Du coup, l’arrivée des fauconneaux a défrayé la chronique à quelques reprises dans les médias sociaux et suscité une certaine spéculation face au bien-être de la famille, mais les expertes de Faucon Environnement estiment que les jeunes ont commencé à voler par leurs propres moyens à la date prévue, sans précipitation, en concordance avec leur calendrier normal de développement.
Curieux mais pas stressés
Au courant de sept demi-journées d’observation, les biologistes ont en effet constaté que la famille ne semblait pas stressée par les mouvements de la plateforme élévatrice et que les parents s’occupaient bien des fauconneaux. « Notre biologiste a observé qu’à un moment, un jeune s’est même approché de la plateforme quand elle est arrivée à la hauteur du nid, raconte Sarah Gagnon, de Faucon Environnement. « C’est vraiment plus un signe de curiosité que de stress. On lisait sur certaines pages Facebook que les parents semblaient stressés mais ce n’est pas ce qui a été observé sur le terrain », explique-t-elle.
Rappelons que les faucons ont l’habitude des milieux urbains et des mouvements en tous genres. Or, le fait que la plateforme élévatrice Fraco soit complètement ensachée dans un sarcophage opaque empêche les faucons de voir les travailleurs et qu’en conséquence, ils ne sentaient pas de menace particulière pour leur nid, même avec du mouvement à proximité.

Durant la semaine du 17 juin, les fauconneaux ont donc commencé à voler de leurs propres ailes. Ils ont été repérés sur différents points surélevés des alentours de Place Victoria, bien surveillés par leurs parents. Malheureusement, quelques jours plus tard, l’un des trois jeunes s’est effondré durant l’une de ses envolées et n’aura pas survécu à la chute, un phénomène qui n’est pas rare, explique la biologiste Andrea Brown. « Statistiquement, les troisièmes et quatrièmes fauconneaux d’une même couvée ont moins de chances de survie », explique celle qui a effectué la majeure partie des observations à Place Victoria. « À deux fauconneaux envolés, on peut vraiment dire ici qu’il s’agit d’une réussite pour cette famille », conclut la biologiste. Elle explique par ailleurs que le quatuor va probablement passer l’été dans le quartier, revenir au nid à l’occasion et que les parents vont continuer de nourrir les jeunes, au besoin, jusqu’à leur départ migratoire à l’automne.

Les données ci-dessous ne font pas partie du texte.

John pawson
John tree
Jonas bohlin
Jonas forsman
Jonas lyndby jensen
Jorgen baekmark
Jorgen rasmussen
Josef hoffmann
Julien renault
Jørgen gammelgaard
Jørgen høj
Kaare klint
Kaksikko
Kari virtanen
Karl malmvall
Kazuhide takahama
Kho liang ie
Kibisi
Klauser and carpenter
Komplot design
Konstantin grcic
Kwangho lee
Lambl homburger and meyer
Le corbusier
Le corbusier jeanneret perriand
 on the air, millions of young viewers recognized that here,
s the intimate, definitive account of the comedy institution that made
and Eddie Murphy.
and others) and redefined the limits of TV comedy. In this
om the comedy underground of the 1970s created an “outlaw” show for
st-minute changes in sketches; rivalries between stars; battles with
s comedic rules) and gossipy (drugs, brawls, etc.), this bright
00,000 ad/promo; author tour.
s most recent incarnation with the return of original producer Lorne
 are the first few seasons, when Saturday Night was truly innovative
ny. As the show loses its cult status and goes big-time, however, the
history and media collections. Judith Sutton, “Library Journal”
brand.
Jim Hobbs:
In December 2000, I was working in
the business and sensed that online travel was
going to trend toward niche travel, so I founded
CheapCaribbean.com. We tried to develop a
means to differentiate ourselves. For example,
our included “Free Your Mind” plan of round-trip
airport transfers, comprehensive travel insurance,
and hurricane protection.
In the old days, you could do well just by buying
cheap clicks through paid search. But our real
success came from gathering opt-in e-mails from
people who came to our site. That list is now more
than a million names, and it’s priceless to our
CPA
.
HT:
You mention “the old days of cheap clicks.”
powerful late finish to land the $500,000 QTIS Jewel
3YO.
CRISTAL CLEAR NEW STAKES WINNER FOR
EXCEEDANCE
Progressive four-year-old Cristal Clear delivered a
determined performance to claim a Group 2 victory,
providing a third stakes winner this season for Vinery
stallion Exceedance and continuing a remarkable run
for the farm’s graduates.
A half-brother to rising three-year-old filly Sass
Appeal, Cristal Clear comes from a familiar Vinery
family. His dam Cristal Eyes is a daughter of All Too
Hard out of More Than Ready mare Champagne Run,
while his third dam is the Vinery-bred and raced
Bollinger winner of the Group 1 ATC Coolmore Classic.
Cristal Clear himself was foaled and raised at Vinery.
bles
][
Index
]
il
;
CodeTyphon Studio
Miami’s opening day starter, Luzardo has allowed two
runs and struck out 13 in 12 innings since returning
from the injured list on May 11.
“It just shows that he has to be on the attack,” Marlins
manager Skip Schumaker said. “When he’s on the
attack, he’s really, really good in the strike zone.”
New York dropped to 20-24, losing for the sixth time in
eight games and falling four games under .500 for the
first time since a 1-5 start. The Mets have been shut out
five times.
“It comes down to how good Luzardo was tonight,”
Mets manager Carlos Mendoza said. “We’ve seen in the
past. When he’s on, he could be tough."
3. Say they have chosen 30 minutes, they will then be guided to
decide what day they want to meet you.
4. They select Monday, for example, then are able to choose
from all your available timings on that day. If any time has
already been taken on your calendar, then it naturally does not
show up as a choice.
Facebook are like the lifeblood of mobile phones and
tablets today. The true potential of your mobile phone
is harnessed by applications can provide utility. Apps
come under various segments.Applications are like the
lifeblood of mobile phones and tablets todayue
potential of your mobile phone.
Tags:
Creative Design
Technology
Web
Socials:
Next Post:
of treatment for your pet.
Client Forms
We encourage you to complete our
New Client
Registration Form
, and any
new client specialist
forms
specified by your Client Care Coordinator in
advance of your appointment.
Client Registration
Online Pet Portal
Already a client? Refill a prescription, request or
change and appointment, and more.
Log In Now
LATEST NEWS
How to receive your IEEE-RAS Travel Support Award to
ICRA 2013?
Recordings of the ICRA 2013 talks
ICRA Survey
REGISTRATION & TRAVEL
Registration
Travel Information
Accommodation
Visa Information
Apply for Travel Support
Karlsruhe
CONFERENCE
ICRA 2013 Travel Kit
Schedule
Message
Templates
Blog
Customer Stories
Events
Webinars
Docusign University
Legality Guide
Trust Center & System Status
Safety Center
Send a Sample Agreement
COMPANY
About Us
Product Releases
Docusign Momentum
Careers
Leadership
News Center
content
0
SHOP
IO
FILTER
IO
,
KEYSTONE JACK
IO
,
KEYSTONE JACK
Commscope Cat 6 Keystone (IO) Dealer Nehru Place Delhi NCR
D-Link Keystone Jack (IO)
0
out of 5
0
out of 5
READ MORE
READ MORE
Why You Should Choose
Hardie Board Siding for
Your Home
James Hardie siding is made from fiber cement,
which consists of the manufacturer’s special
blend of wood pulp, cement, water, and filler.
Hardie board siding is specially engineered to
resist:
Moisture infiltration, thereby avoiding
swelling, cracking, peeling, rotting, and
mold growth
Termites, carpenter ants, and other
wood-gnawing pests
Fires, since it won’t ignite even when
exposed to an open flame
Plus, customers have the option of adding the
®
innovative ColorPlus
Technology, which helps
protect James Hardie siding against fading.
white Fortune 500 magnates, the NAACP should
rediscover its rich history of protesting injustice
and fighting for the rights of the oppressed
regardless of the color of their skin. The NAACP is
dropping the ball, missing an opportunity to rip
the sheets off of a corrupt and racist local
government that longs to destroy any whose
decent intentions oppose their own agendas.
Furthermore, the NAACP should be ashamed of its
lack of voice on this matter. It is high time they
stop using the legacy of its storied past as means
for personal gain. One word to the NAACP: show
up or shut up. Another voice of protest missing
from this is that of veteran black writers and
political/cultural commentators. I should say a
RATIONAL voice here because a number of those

Pour clore l’épopée dans le Vieux-Montréal de « notre » famille de faucons, soulignons la généreuse collaboration de Broccolini, qui a permis aux biologistes d’Environnement Faucon de monter dans un appartement inoccupé au 46ème étage de l’immeuble d’en face, pour leur permettre d’avoir une vue complète, en plongée, sur toute l’activité du nid à partir du balcon de l’appartement.

PLAN D'ACTION
Plan d’action soumis à la Direction de la gestion de la faune de l’Estrie, de Montréal, de la Montérégie et de Laval, qui s’est montrée satisfaite des mesures mises en place pour préserver le bien-être de la petite famille, à savoir :
- Mesures de contrôle et interdiction de passage à proximité du nichoir via l’intérieur de l’immeuble;
- Installation d’une toile opaque pour encore mieux dissimuler les travailleurs de MRF;
- Distribution de directives pour les travailleurs de considérablement limiter les mouvements de la plateforme élévatrice sur cette colonne pendant la journée;
- Décret qu’aucun travail de rénovation n’aura lieu sur le coin sud-ouest de Place Victoria avant que les fauconneaux aient définitivement quitté le nid familial;
- Mandater Faucon Environnement pour la réalisation d’un suivi comportemental trois fois par semaine pour monitorer d’éventuels changements de comportements et mettre en place des mesures supplémentaires au besoin.